The United States and Brazil have settled their decade-old cotton dispute in the World Trade Organization. Under the new agreement, Brazil will terminate the cotton case, giving up its rights to countermeasures against U.S. trade or any further proceedings in the dispute and will bring no new WTO actions against U.S. cotton support programs while the current U.S. Farm Bill is in force.
Brazil also will not bring dispute against agricultural export credit guarantees under the GSM-102 program as long as the program is operated consistent with the agreed terms.
"Through this negotiated solution, the United States and Brazil can finally put this dispute behind us," said Agriculture Secretary Tom Vilsack. "Without this agreement, American businesses, including agricultural businesses and producers, could have faced countermeasures in the way of increased tariffs totaling hundreds of millions of dollars every year. This removes that threat and ensures American cotton farmers will have effective risk management tools."
National Cotton Council Chairman Wally Darneille said the U.S. cotton industry has undertaken extensive efforts to resolve this case. He said the NCC offered comprehensive reform of cotton policy as part of the new farm law.
"The new U.S. farm bill includes several necessary changes to cotton policy and the GSM export credit program," Darneille said. "When compared to previous programs, cotton policy is more market-oriented with the primary safety net conveyed through insurance products that must be purchased by the producer. … With the conclusion of the case, the U.S. cotton industry can bring a renewed focus to the challenges that lay in front of us."
"(The) agreement brings to a close a matter which put hundreds of millions of dollars in U.S. exports at risk. The United States and Brazil look forward to building on this significant progress in our bilateral economic relationship." said U.S. Trade Representative Michael Froman.
Ten years ago, Brazil disputed U.S. cotton policy to the WTO. In 2005 and again in 2008, the WTO found some U.S. agriculture programs -- like the domestic support to cotton under the marketing loan and countercyclical payment programs, and export credit guarantees under the GSM-102 program -- were inconsistent with the United States' WTO commitments. In August 2009, WTO arbitrators provided the level of countermeasures that Brazil could impose against U.S. trade.

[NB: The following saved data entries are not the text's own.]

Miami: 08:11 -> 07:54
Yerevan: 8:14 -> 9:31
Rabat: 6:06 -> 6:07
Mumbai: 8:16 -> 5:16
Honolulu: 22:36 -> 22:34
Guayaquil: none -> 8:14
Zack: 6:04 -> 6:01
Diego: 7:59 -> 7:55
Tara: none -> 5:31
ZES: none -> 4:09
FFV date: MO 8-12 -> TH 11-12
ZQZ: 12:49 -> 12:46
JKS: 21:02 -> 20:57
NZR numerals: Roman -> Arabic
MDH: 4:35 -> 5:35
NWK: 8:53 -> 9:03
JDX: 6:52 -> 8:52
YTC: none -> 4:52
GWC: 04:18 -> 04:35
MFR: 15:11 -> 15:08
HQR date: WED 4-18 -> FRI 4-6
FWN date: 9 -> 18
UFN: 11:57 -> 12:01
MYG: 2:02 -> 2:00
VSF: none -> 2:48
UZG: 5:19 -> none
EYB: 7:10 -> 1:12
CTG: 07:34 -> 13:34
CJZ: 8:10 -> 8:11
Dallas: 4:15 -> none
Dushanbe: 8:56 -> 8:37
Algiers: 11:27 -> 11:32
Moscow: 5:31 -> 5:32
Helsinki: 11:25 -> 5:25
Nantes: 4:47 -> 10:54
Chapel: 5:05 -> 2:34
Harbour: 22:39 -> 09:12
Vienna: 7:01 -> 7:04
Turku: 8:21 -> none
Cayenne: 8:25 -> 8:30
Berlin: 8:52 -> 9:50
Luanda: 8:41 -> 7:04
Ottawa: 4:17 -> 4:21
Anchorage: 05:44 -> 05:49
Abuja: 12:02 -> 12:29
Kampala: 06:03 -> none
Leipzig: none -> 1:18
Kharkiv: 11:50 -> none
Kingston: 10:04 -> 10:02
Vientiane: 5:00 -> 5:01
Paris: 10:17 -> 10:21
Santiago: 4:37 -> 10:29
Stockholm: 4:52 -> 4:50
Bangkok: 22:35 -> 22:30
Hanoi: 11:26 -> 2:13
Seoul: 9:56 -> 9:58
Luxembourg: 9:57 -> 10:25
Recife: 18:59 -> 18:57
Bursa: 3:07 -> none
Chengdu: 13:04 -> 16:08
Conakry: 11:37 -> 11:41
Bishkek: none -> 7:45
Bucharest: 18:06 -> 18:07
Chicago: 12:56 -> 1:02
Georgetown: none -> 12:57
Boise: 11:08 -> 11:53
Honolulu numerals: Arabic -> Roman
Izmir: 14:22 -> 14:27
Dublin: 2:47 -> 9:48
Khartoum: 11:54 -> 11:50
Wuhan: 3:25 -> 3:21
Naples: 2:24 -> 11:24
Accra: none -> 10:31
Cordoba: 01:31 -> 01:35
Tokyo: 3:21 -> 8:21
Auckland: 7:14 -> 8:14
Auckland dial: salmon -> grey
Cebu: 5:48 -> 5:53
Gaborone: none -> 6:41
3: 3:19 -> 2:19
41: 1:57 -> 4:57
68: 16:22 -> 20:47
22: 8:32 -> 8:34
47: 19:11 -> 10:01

In June 2010, the United States and Brazil signed a Framework Agreement to avert the imposition of countermeasures by Brazil against the United States that at the time would have affected approximately $800 million of U.S. trade, including U.S. intellectual property rights. The Framework provided specific interim steps and a process for quarterly discussions on the programs at issue. The United States also made monthly payments to the Brazil Cotton Institute for technical assistance and capacity building activities for the sector under a related Memorandum of Understanding.
The 2014 U.S. Farm Bill included significant changes to U.S. cotton domestic support programs, along with changes to the GSM-102 program, which led to the conclusion of the dispute.